Occupancy Anticipation for Efficient Exploration and Navigation
- URL: http://arxiv.org/abs/2008.09285v2
- Date: Tue, 25 Aug 2020 16:36:11 GMT
- Title: Occupancy Anticipation for Efficient Exploration and Navigation
- Authors: Santhosh K. Ramakrishnan, Ziad Al-Halah, Kristen Grauman
- Abstract summary: We propose occupancy anticipation, where the agent uses its egocentric RGB-D observations to infer the occupancy state beyond the visible regions.
By exploiting context in both the egocentric views and top-down maps our model successfully anticipates a broader map of the environment.
Our approach is the winning entry in the 2020 Habitat PointNav Challenge.
- Score: 97.17517060585875
- License: http://arxiv.org/licenses/nonexclusive-distrib/1.0/
- Abstract: State-of-the-art navigation methods leverage a spatial memory to generalize
to new environments, but their occupancy maps are limited to capturing the
geometric structures directly observed by the agent.
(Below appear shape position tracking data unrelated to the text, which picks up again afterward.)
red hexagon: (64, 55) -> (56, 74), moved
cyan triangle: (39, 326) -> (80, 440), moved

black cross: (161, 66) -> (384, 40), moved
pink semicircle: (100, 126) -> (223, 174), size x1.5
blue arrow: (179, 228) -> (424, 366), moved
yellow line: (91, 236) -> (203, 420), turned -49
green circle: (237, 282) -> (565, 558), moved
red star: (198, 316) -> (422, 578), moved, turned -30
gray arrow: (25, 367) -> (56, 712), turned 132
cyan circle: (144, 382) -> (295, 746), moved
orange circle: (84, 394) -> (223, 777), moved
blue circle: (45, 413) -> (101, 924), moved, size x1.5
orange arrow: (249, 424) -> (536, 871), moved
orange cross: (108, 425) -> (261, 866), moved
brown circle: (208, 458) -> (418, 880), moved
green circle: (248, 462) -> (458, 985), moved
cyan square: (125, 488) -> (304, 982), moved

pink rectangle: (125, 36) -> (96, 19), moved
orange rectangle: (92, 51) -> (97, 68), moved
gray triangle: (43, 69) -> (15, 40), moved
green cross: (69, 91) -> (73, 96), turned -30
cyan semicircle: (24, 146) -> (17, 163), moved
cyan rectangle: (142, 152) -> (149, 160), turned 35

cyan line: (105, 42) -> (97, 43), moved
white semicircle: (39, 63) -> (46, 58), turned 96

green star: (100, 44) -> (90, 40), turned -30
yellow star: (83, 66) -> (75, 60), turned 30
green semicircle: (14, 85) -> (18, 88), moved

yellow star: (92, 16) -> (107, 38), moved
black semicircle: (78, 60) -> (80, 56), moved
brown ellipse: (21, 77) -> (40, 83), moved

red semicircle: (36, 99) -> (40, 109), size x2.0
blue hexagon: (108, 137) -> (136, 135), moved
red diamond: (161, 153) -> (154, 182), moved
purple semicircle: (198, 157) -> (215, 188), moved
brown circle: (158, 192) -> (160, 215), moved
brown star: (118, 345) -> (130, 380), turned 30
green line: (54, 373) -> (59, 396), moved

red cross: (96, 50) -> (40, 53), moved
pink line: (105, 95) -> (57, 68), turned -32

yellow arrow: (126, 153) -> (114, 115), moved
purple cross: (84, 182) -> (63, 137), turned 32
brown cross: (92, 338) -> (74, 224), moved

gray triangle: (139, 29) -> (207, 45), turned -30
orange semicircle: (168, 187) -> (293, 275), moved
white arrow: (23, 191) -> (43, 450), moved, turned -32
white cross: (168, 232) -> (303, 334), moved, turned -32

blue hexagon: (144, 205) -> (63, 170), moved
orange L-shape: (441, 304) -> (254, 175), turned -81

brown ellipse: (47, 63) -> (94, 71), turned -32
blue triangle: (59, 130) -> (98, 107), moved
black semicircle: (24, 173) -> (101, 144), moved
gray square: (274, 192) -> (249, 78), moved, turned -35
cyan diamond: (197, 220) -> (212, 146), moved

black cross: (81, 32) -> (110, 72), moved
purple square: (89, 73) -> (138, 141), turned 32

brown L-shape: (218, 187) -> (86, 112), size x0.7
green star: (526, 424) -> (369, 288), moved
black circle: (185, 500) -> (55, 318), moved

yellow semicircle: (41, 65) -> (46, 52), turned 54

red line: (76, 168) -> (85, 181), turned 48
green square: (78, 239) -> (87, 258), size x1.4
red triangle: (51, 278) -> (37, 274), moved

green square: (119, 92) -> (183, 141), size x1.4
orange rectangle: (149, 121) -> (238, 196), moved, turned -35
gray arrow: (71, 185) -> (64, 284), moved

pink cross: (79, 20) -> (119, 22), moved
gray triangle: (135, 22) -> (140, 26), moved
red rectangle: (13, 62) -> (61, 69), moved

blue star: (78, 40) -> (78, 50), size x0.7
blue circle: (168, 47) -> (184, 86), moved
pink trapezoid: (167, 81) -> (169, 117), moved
We propose occupancy
anticipation, where the agent uses its egocentric RGB-D observations to infer
the occupancy state beyond the visible regions. In doing so, the agent builds
its spatial awareness more rapidly, which facilitates efficient exploration and
navigation in 3D environments. By exploiting context in both the egocentric
views and top-down maps our model successfully anticipates a broader map of the
environment, with performance significantly better than strong baselines.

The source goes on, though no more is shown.